T.C. Supreme Court 3.Legal Department E: 2017/3309, K: 2017/16796, K.T.: 30.11.2017
As a result of the trial of the compensation case between the parties by the court, upon appeal of the decision made to dismiss the case from the point of view of duty by the plaintiff’s deputy within the time limit; after the adoption of the appeal petition was decided, the papers in the file were dec and considered necessary:
THE DECISION OF THE SUPREME COURT
The plaintiff claimed that he had purchased the real estate subject to the lawsuit, that the defendants had occupied the real estate unfairly, and requested that the defendants’ unfair interference with the real estate be prevented and evicted from the real estate and compensation for unfair occupation of TL 25,000 be collected.
The defendant … asked for the dismissal of the case, arguing that he rented the real estate from the former owner, was not an unfair occupier.

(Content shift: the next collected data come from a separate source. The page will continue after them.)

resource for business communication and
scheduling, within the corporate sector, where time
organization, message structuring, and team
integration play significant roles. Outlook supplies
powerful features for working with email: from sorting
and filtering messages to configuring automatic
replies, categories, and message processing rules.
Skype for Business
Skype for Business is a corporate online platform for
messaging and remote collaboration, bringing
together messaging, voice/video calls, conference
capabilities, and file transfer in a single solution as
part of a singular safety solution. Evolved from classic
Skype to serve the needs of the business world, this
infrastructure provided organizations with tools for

Due to the lease agreement submitted by the defendant, the court decided not to act on the grounds that the court in charge was a magistrate’s court, and the decision was appealed by the plaintiff’s deputy.

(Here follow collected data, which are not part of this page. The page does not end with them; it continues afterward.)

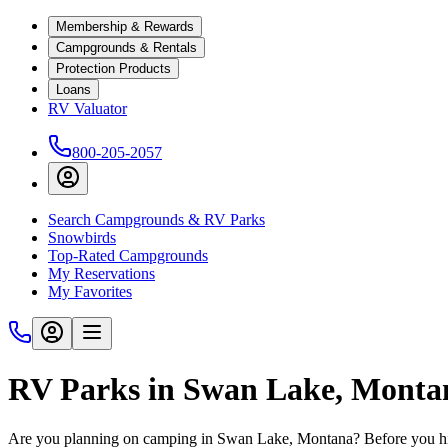
Membership & Rewards
Campgrounds & Rentals
Protection Products
Loans
RV Valuator
800-205-2057
Search Campgrounds & RV Parks
Snowbirds
Top-Rated Campgrounds
My Reservations
My Favorites
RV Parks in Swan Lake, Monta
Are you planning on camping in Swan Lake, Montana? Before you hit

4, which regulates the duty of the magistrates’ courts of the HMK No. 6100, which entered into force on 01.10.2011.according to Article 1 / a of the Article, all disputes related to receivables arising from a rental relationship, including all disputes, as well as cases filed against these cases, are assigned to the magistrate’s court, including provisions regarding the execution and non-execution evacuation of leased real estate in accordance with the Bankruptcy Code. … Unlike HMUK No. 1086, in this regulation, the place of settlement of disputes arising from the entire rental relationship, such as eviction, receivables, compensation, determination of the title of tenant, without dividing the amount, is shown as a magistrate’s court.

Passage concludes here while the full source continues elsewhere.